16. Leave the codebase cleaner than you found it
- Every change is a chance to delete duplication, not just an excuse to add more. When you touch a file, audit the surrounding code for things that were already wrong — and if your change is in the same neighborhood, fix them in the same turn.
- No parallel literal sets. Before adding a new enum, union, picker list, validator, or zod schema that enumerates string values, grep the repo for the same set. If any version of it already exists, derive from it — don't redeclare. Examples that have bitten us: a
THINKING_LEVELS array next to ThinkingLevelValidator, a hand-written zod enum next to a Convex validator with the same members, a hard-coded ['none', 'low', 'medium', ...] in a picker next to a separate one in another picker.
- The fix is always: one source of truth (the schema validator, the protocol type, the SDK enum), and everything else derives. Use
Infer<typeof V>, indexed access, Pick/Omit, satisfies, or a const X = [...] as const exported from a single file. Add a compile-time drift check (type _Check = Infer<typeof V> extends X ? true : never) when the validator and the array must agree.

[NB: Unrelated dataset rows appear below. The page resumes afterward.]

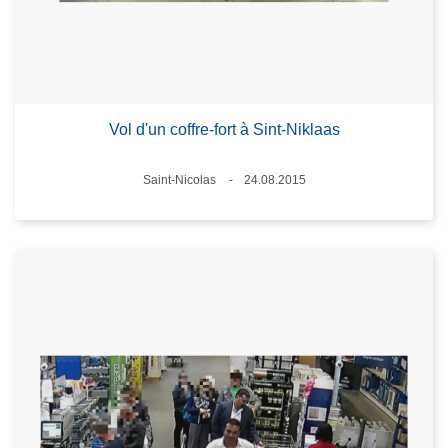
Vol d'un coffre-fort à Sint-Niklaas
Lieux
Saint-Nicolas
24.08.2015
Date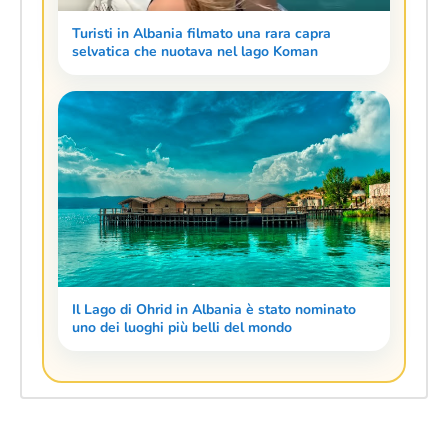
Turisti in Albania filmato una rara capra
selvatica che nuotava nel lago Koman
Il Lago di Ohrid in Albania è stato nominato
uno dei luoghi più belli del mondo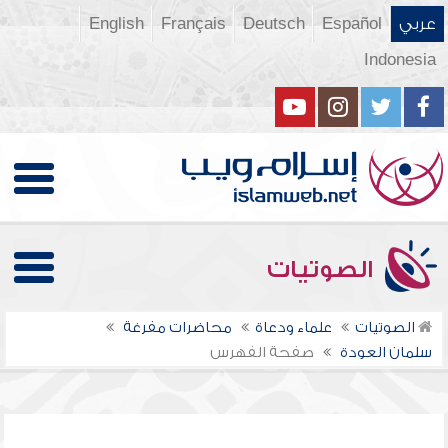
عربي
Español
Deutsch
Français
English
Indonesia
الصوتيات
الصوتيات
علماء ودعاة
محاضرات مفرغة
سلمان العودة
صفحة الفهرس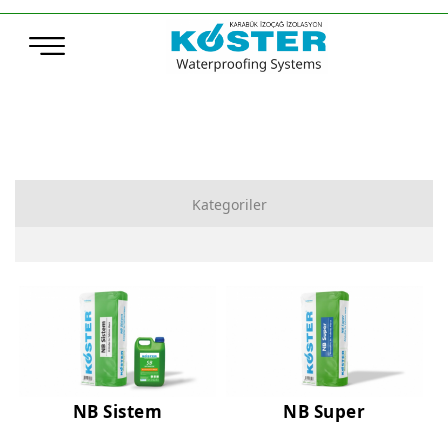
Kategoriler
Çimento Esaslı Su Yalıtımı
Bitüm Esaslı Su Yalıtımı
Poliürea, Poliüretan ve MS-Polymer Su Yalıtımı
Elastomerik Reçine Esaslı Su Yalıtımı
NB Sistem
NB Super
Sentetik Örtüler (TPO – ECB)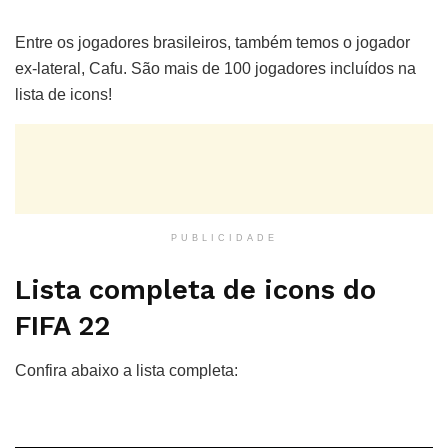
Entre os jogadores brasileiros, também temos o jogador
ex-lateral, Cafu. São mais de 100 jogadores incluídos na
lista de icons!
PUBLICIDADE
Lista completa de icons do
FIFA 22
Confira abaixo a lista completa: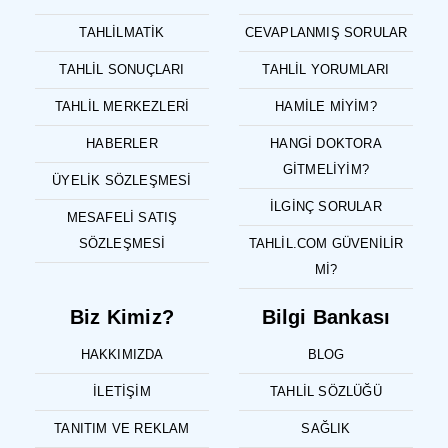
TAHLILMATIK
CEVAPLANMIŞ SORULAR
TAHLIL SONUÇLARI
TAHLIL YORUMLARI
TAHLIL MERKEZLERI
HAMILE MIYIM?
HABERLER
HANGI DOKTORA
GITMELIYIM?
ÜYELIK SÖZLEŞMESI
İLGINÇ SORULAR
MESAFELI SATIŞ
SÖZLEŞMESI
TAHLIL.COM GÜVENILIR
MI?
Biz Kimiz?
Bilgi Bankası
HAKKIMIZDA
BLOG
İLETIŞIM
TAHLIL SÖZLÜĞÜ
TANITIM VE REKLAM
SAĞLIK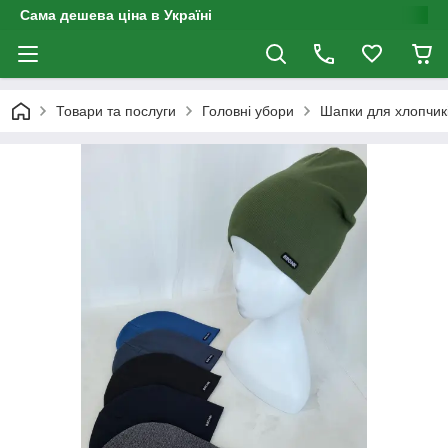
Сама дешева ціна в Україні
Товари та послуги
Головні убори
Шапки для хлопчик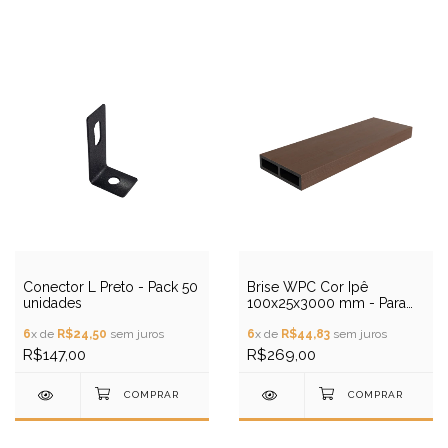
Conector L Preto - Pack 50
Brise WPC Cor Ipê
unidades
100x25x3000 mm - Para
áreas externas
6
x de
R$24,50
sem juros
6
x de
R$44,83
sem juros
R$147,00
R$269,00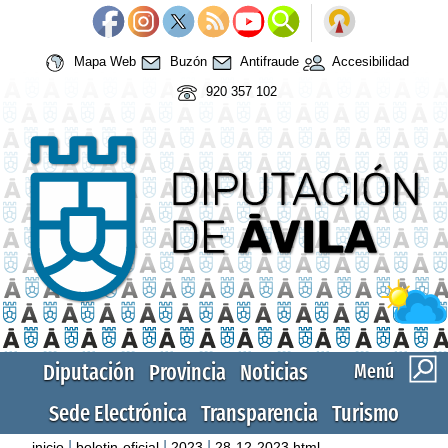
Mapa Web
Buzón
Antifraude
Accesibilidad
920 357 102
Diputación
Provincia
Noticias
Menú
Sede Electrónica
Transparencia
Turismo
|
|
|
inicio
boletin-oficial
2023
28-12-2023.html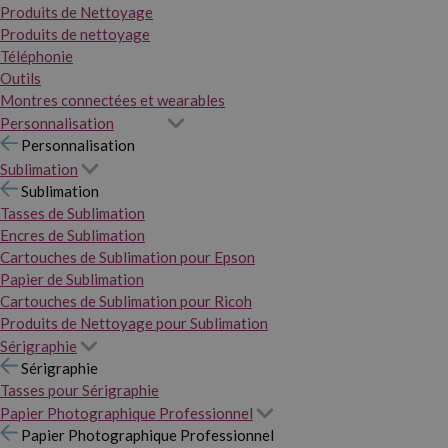
Produits de Nettoyage
Produits de nettoyage
Téléphonie
Outils
Montres connectées et wearables
Personnalisation
Personnalisation
Sublimation
Sublimation
Tasses de Sublimation
Encres de Sublimation
Cartouches de Sublimation pour Epson
Papier de Sublimation
Cartouches de Sublimation pour Ricoh
Produits de Nettoyage pour Sublimation
Sérigraphie
Sérigraphie
Tasses pour Sérigraphie
Papier Photographique Professionnel
Papier Photographique Professionnel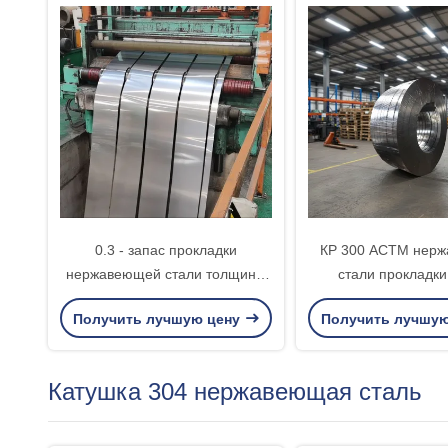
0.3 - запас прокладки
КР 300 АСТМ нер
нержавеющей стали толщины
стали прокладки
3.0мм, катушка нержавеющей
коррозионной усто
Получить лучшую цену
Получить лучшу
стали СУС301
катушки силь
Катушка 304 нержавеющая сталь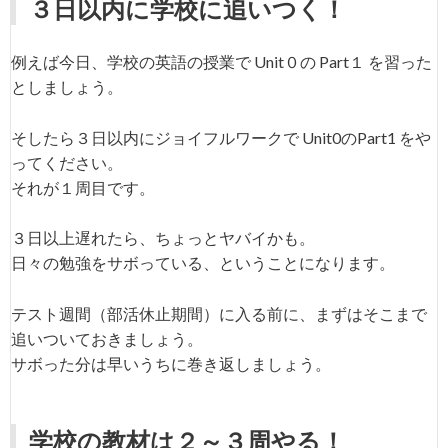
３日以内に学校に追いつく！
例えば今日、学校の英語の授業で Unit０の Part１ を習った
としましょう。
そしたら３日以内にジョイフルワークで Unit0のPart1 をや
ってください。
それが１周目です。
３日以上遅れたら、ちょっとヤバイかも。
日々の勉強をサボっている、ということになります。
テスト週間（部活休止期間）に入る前に、まずはそこまで
追いついておきましょう。
サボった分は早いうちに巻き返しましょう。
学校の教材は２～３周やる！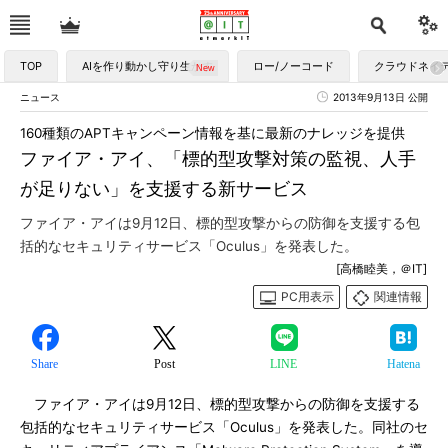
TOP
AIを作り動かし守り生かす
ロー/ノーコード
クラウドネイ
ニュース
2013年9月13日 公開
160種類のAPTキャンペーン情報を基に最新のナレッジを提供
ファイア・アイ、「標的型攻撃対策の監視、人手
が足りない」を支援する新サービス
ファイア・アイは9月12日、標的型攻撃からの防御を支援する包
括的なセキュリティサービス「Oculus」を発表した。
[高橋睦美，＠IT]
PC用表示
関連情報
Share
Post
LINE
Hatena
ファイア・アイは9月12日、標的型攻撃からの防御を支援する
包括的なセキュリティサービス「Oculus」を発表した。同社のセ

- This applies recursively. If your refactor touches the picker, the validator, the wire-protocol type, and the cron config, and three of them already redeclared the literal list, fix all four — don't leave two clean and two stale.
- "I'll do that in a follow-up PR" is how the codebase rots. The follow-up rarely happens, and the next person to touch the file inherits the same mess plus your new addition.
- The reviewer test: after your change, is there exactly ONE place a future contributor would look to add a new value? If the answer is "two or three places, and you have to know which", the refactor isn't done.
Your task
Review: $ARGUMENTS
If no arguments given, review git diff --staged or git diff (unstaged changes).
For each issue found, cite the file and line number. Group by category. End with a clean/not-clean verdict.
When the review surfaces simplifications, apply them in the same turn instead of asking for confirmation. After applying, re-run the relevant tsc, lint, and tests to confirm everything still passes, then summarize what changed. Only stop to ask when a fix is genuinely ambiguous (e.g. two valid interpretations with different downstream impact).